Ben Smith, Pittman’s campaign manager, said the election results showed how Democrats were using mail-in voting to their advantage.
“Ensuring broad turnout was important to us, and voting by mail is an incredible asset in that regard, as it removes many of the barriers to participation that a voter might otherwise face due to issues with transportation, childcare, work or other responsibilities could,” said Schmid.
How the Democrats used mail-in voting
Yvette Lewis, leader of the Maryland Democratic Party, said the party “spent a lot of time educating voters about how easy it was to conduct absentee ballots.”
She said the state-run Democratic Party sent out digital ads asking voters to vote by mail. Meanwhile, Democratic volunteers were calling and texting voters and knocking on doors to say voting by mail was easy and convenient.
As a result, Democrats “recognize the importance and ease of voting by mail and early, because all sorts of unforeseen things can happen on Election Day,” Lewis said.

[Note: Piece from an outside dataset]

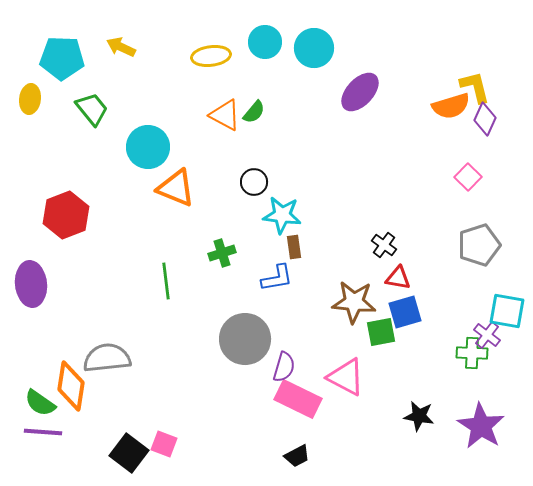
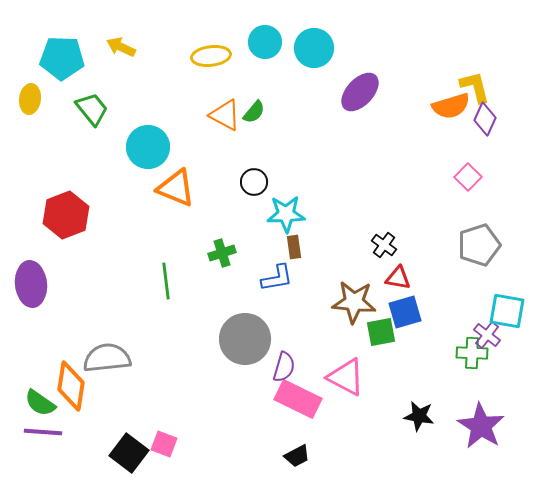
cyan star at (282, 215): moved 4 px right, 1 px up; rotated 9 degrees counterclockwise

Individual Democrat campaigns reinforced the message that early voting or absentee voting would be good options.
“We have used contact methods such as calling, texting, door knocking, digital contacting and mail to ensure voters know how to vote by mail or in person during early voting and on Election Day,” Smith said. “For absentee ballots, when voters have requested ballots, we have gone to great lengths to make sure they send their ballots back.”

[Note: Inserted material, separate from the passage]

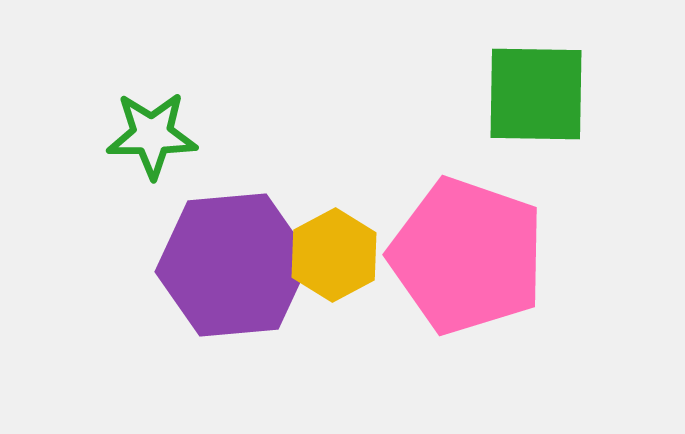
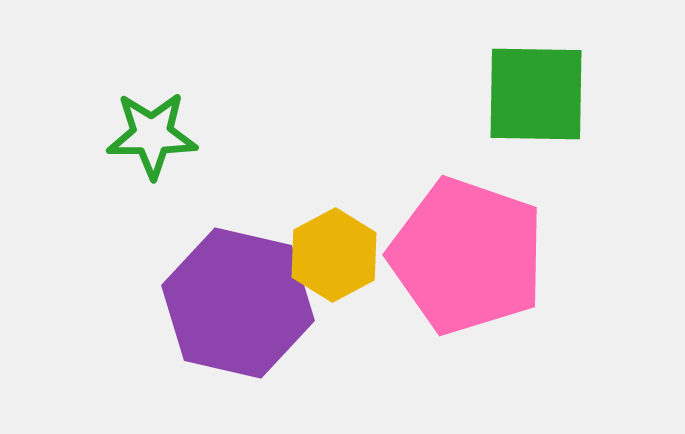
purple hexagon: moved 5 px right, 38 px down; rotated 18 degrees clockwise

Given the efforts Democrats have made to speed up voting by mail, Trone didn’t panic and didn’t back down on election night.
“We always knew this race was going to be close,” said Trone, who was running in a newly drawn more Republican district. said SuThe Porters in Frederick, as the early election night count showed them trailing Parrott by about six percentage points. “The borough is different, and it will take a few days for election officials to count the tens — and tens of thousands — of votes that are still outstanding across the borough.”
Trone, who was running for his third term, added: “I am confident that we will return to Congress.”
His trust was justified. Trone took the lead when the absentee ballot was tallied, and three days after Election Day, the Associated Press declared him the winner. Tron is ready about 10 percentage points before Parrott.
What the Republicans say now
While Democratic officials have made early voting a priority for their constituents, the same cannot be said of Republicans. Republicans weren’t using mail-in voting to their advantage, said Parrott, the losing GOP congressional nominee.
“I think going forward in Maryland the Republican Party just needs to recognize, and voters need to recognize, that this is the law,” Parrott said. “This is how elections are held”
Parrott’s thoughts on voting by mail for his party mirror those of the Republican National Committee chairman.
“Our constituents need to vote early,” said Republican National Committee chair Ronna McDaniel said Fox News The beginning of December. “There were many [people] saying in 2020, “Don’t vote by mail, don’t vote early,” and we need to stop doing that and understand that if Democrats get ballots for a month, we can’t expect to get it all done someday. ”
Angered by the close result in her race, Kittleman linked her failed re-election bid to the GOP’s demonization of mail-in voting.
“There may have been a number of people who would have liked to vote but couldn’t get out on election day because they were prevented from using absentee voting,” she said. “I think it was a very bad move on our part.”
That bad move stemmed from what Trump has consistently said about absentee voting for more than two years, Kittleman said.
“President Trump, along with other Republicans [that] are urging Republicans not to vote by mail, which frankly is really, really stupid,” Kittleman said.
Noting that mail-in voting now seems to be an integral and important part of any election, she added, “If you’re not using it, cut off your nose to annoy your face.”